[Opening INPUT MATERIAL section]

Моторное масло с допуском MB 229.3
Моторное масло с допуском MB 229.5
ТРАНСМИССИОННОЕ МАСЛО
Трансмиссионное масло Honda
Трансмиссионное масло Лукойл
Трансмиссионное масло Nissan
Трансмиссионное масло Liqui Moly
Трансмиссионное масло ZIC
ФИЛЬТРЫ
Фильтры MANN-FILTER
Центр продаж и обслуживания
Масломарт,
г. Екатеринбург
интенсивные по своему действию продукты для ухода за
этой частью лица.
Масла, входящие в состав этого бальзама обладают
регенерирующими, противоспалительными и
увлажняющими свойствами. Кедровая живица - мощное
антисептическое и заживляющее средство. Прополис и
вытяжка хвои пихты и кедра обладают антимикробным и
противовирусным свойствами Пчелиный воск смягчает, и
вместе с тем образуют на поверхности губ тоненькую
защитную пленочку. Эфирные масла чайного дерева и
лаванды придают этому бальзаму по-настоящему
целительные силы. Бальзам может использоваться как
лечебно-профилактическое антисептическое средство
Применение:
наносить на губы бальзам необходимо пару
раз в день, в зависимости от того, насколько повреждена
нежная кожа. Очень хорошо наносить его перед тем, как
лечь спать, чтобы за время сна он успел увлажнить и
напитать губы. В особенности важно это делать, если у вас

[Closing INPUT MATERIAL section]
[Opening INPUT MATERIAL section]

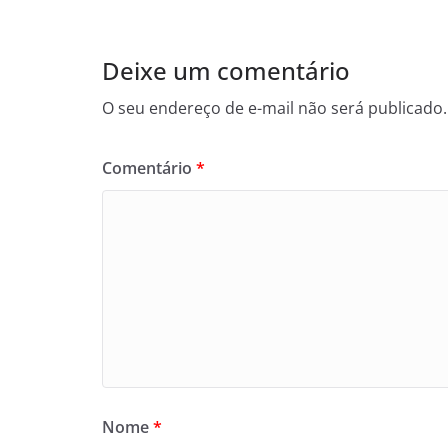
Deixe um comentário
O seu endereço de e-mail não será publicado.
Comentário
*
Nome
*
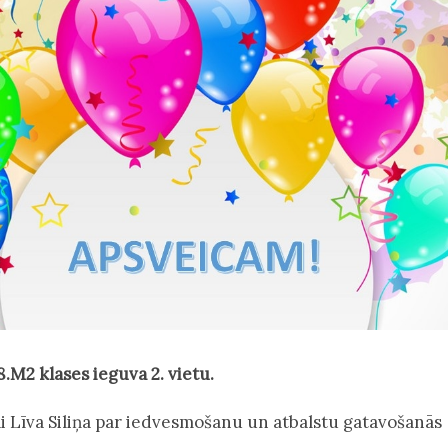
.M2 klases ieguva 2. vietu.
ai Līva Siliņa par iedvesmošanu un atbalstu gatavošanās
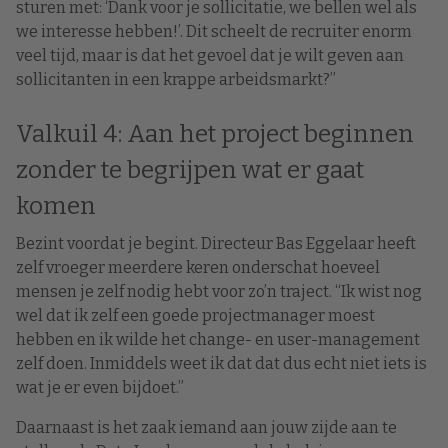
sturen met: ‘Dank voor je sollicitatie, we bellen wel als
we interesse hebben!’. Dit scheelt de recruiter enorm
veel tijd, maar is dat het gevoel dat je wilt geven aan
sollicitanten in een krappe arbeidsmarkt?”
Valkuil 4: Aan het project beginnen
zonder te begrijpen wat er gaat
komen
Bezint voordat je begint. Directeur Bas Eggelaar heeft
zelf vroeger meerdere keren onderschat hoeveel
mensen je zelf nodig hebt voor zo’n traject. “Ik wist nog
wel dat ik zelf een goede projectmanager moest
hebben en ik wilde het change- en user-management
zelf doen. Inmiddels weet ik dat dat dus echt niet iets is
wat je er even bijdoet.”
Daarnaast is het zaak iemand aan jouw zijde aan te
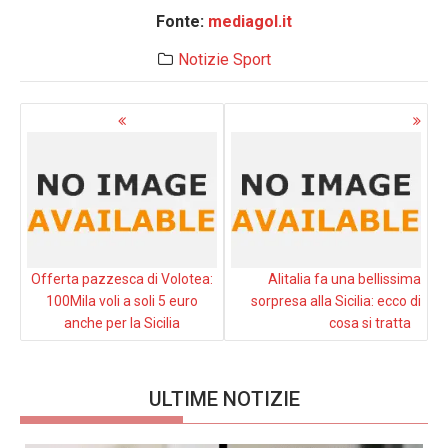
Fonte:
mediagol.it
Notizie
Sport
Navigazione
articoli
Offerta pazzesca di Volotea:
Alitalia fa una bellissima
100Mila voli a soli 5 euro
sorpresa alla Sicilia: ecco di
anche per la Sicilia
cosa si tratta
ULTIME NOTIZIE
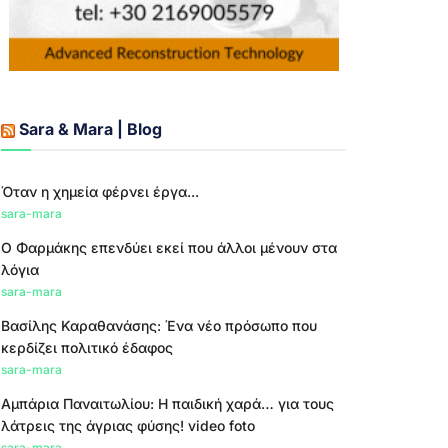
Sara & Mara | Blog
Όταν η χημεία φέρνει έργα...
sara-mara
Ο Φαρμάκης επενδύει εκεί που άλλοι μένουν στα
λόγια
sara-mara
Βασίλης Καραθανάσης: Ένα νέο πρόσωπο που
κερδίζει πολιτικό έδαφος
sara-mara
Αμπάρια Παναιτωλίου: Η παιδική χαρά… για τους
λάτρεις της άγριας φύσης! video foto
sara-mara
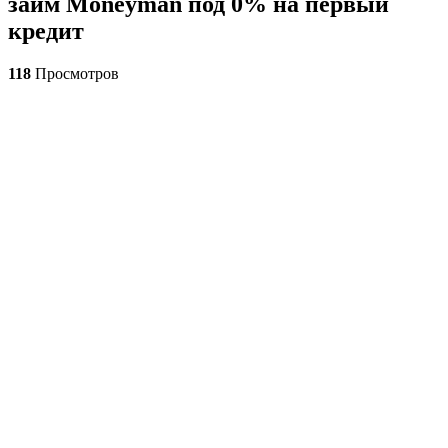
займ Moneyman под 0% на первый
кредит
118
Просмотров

[Closing INPUT MATERIAL section]

*GOAL OF THE EXERCISE*:
Take the entries above and return only the lines from the one with "Моторное масло с допуском MB 229.3" to the one with "Центр продаж и обслуживания", both included, unchanged.

*RESPONSE TO THE TASK*:
Моторное масло с допуском MB 229.3
Моторное масло с допуском MB 229.5
ТРАНСМИССИОННОЕ МАСЛО
Трансмиссионное масло Honda
Трансмиссионное масло Лукойл
Трансмиссионное масло Nissan
Трансмиссионное масло Liqui Moly
Трансмиссионное масло ZIC
ФИЛЬТРЫ
Фильтры MANN-FILTER
Центр продаж и обслуживания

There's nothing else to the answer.